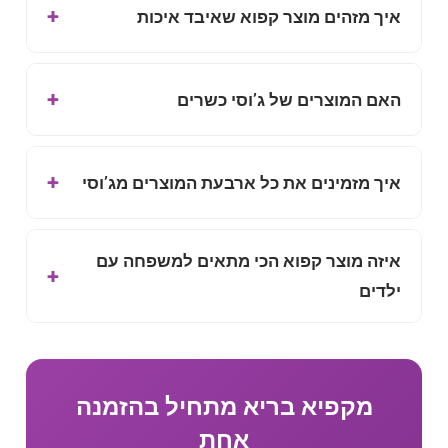
איך מזהים מוצר קפוא שאיבד איכות
האם המוצרים של ג’וסי כשרים
איך מזמינים את כל ארבעת המוצרים מג’וסי
איזה מוצר קפוא הכי מתאים למשפחה עם
ילדים
מקפיא בריא מתחיל בהזמנה
אחת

________________

**TASK OBJECTIVE**: Transcribe only what runs from the line with "איך מזמינים את כל ארבעת המוצרים מג’וסי" to the last line above, keeping every line exactly as written.

**THE COMPLETED TASK**:
איך מזמינים את כל ארבעת המוצרים מג’וסי
איזה מוצר קפוא הכי מתאים למשפחה עם
ילדים
מקפיא בריא מתחיל בהזמנה
אחת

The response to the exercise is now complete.